Vortex tilt modulus in Fulde-Ferrell-Larkin-Ovchinnikov state

TL;DR

This paper theoretically investigates how the vortex tilt modulus in the FFLO state reflects the spatial structure, revealing a reduction in tilt response linked to the FFLO transition, especially in anisotropic materials like CeCoIn5.

Contribution

It provides a theoretical analysis of vortex tilt response in the FFLO state, connecting the reduction of tilt modulus to the spatial structure and experimental ultrasound observations.

Findings

Vortex tilt modulus decreases in the FFLO state with nodal planes.

Reduction of tilt modulus is more significant in anisotropic systems.

This reduction may explain ultrasound velocity decrease in CeCoIn5.

Abstract

Vortex tilt response in Fulde-Ferrell-Larkin-Ovchinnikov (FFLO) vortex lattice is theoretically examined as a probe reflecting the spatial structure of this state.
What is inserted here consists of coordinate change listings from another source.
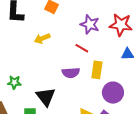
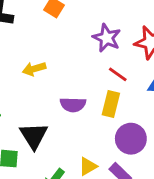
yellow arrow: (42, 38) -> (34, 69), moved
red line: (82, 48) -> (118, 74), moved

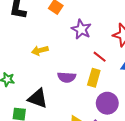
purple star: (107, 38) -> (81, 29), moved
black triangle: (34, 136) -> (38, 98), turned -40

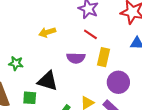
red line: (100, 57) -> (90, 34), moved

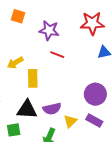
yellow rectangle: (103, 57) -> (33, 78), moved
purple semicircle: (76, 58) -> (52, 109), moved

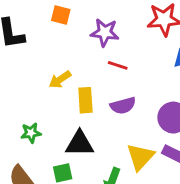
purple semicircle: (52, 109) -> (123, 106), moved
yellow triangle: (70, 121) -> (140, 157), size x1.5

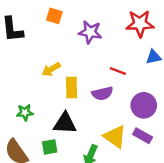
red line: (118, 65) -> (118, 71), moved
yellow triangle: (140, 157) -> (115, 137), turned -40

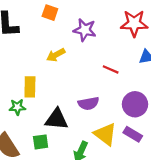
yellow arrow: (51, 69) -> (56, 55), moved
yellow rectangle: (71, 87) -> (30, 87), moved
purple semicircle: (102, 93) -> (88, 103), moved

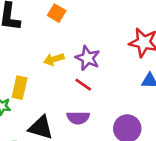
purple star: (85, 30) -> (88, 58), moved
red line: (111, 69) -> (83, 85), moved

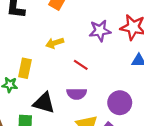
purple star: (88, 58) -> (100, 31), moved, turned -30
In the FFLO state with nodal planes perpendicular to the magnetic field in a quasi 2D material under a parallel field, the tilt modulus E_{2} {\it of the nodal planes} decreases as the paramagnetic effect is effectively enhanced, and this reduction of E_{2} in turn reduces the vortex tilt modulus. This reduction of vortex tilt modulus, more remarkable in more anisotropic systems, accompanying the FFLO transition may be an origin of the monotonous reduction of sound velocity detected upon cooling in a ultrasound measurement for CeCoIn5.